How Deep Research Compares to Industry Standards
Nerq indexes over 6 million software tools, apps, and packages across dozens of categories. Among research tools, the average Trust Score is 62/100. Deep Research's score of 73.3/100 is significantly above the category average of 62/100.
This places Deep Research in the top tier of research tools that Nerq tracks. Tools scoring this far above average typically demonstrate mature sicurezza practices, consistent release cadence, and broad adozione della comunità.
Industry benchmarks matter because they contextualize a tool's safety profile. A score that looks moderato in isolation may actually represent strong performance within a challenging category — or vice versa. Nerq's category-relative analysis helps teams make informed decisions by showing not just absolute quality, but how a tool ranks against its direct peers.
Trust Score History
Nerq continuously monitors Deep Research and recalculates its Trust Score as new data becomes available. Our scoring engine ingests real-time signals from source repositories, vulnerability databases (NVD, OSV.dev), package registries, and community metrics. When a new CVE is published, a major release ships, or manutenzione patterns change, Deep Research's score is updated within 24 hours.
Historical trust trends reveal whether a tool is improving, stable, or declining over time. A tool that consistently maintains or improves its score demonstrates ongoing commitment to sicurezza and quality. Conversely, a downward trend may signal reduced manutenzione, growing technical debt, or unresolved vulnerabilities. To track Deep Research's score over time, use the Nerq API: GET nerq.ai/v1/preflight?target=deep-research&include=history
Nerq retains trust score snapshots at regular intervals, enabling trend analysis across weeks and months. Enterprise users can access detailed historical reports showing how each dimension — sicurezza, manutenzione, documentazione, conformità, and community — has evolved independently, providing granular visibility into which aspects of Deep Research are strengthening or weakening over time.

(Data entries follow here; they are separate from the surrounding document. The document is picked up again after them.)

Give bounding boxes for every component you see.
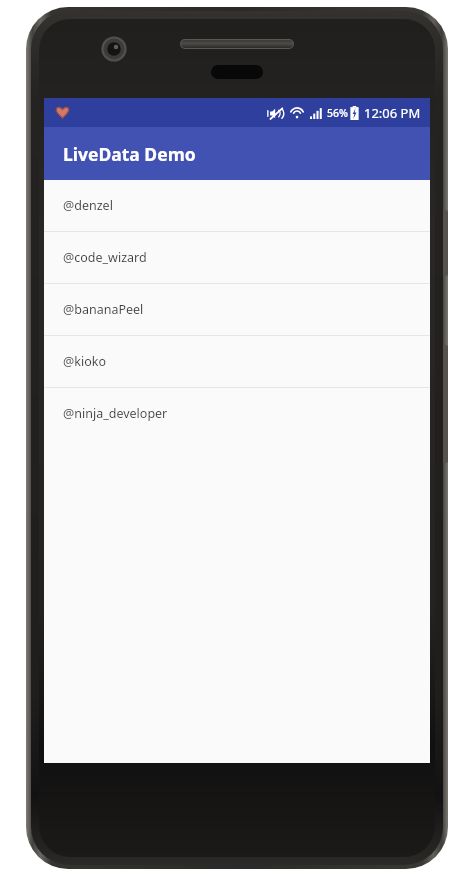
staticText: @ninja_developer bbox=[63, 405, 168, 422]
staticText: 12:06 PM bbox=[364, 104, 421, 122]
button[interactable]: @code_wizard bbox=[44, 232, 430, 283]
staticText: @denzel bbox=[63, 197, 113, 214]
staticText: @code_wizard bbox=[63, 249, 147, 266]
button[interactable]: @kioko bbox=[44, 336, 430, 387]
button[interactable]: @denzel bbox=[44, 180, 430, 231]
button[interactable]: @ninja_developer bbox=[44, 388, 430, 439]
button[interactable]: @bananaPeel bbox=[44, 284, 430, 335]
staticText: LiveData Demo bbox=[63, 142, 196, 166]
staticText: 56% bbox=[327, 106, 348, 120]
staticText: @bananaPeel bbox=[63, 301, 144, 318]
staticText: @kioko bbox=[63, 353, 106, 370]
other: Notification bbox=[56, 106, 69, 119]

Deep Research vs Alternative
In the research category, Deep Research scores 73.3/100. There are higher-scoring alternatives available. For a detailed comparison, see:
- Deep Research vs gpt_academic — Trust Score: 71.3/100
- Deep Research vs LlamaFactory — Trust Score: 89.1/100
- Deep Research vs unsloth — Trust Score: 86.6/100
Punti chiave
- Deep Research has a Trust Score of 73.3/100 (B) and is Nerq Verified.
- Deep Research meets the minimum threshold for production deployment, though monitoring and additional guardrails are recommended.
- Among research tools, Deep Research scores significantly above the category average of 62/100, demonstrating above-average reliability.
- Always verify safety independently — use Nerq's Preflight API for automated, up-to-date trust checks before integration.
Domande frequenti
È Deep Research safe to use?
Cos'è Deep Research's punteggio di fiducia?
What are safer alternatives to Deep Research?
How often is Deep Research's safety score updated?
Can I use Deep Research in a regulated environment?
Disclaimer: I punteggi di fiducia Nerq sono valutazioni automatizzate basate su segnali disponibili pubblicamente. Non costituiscono raccomandazioni o garanzie. Effettua sempre la tua verifica personale.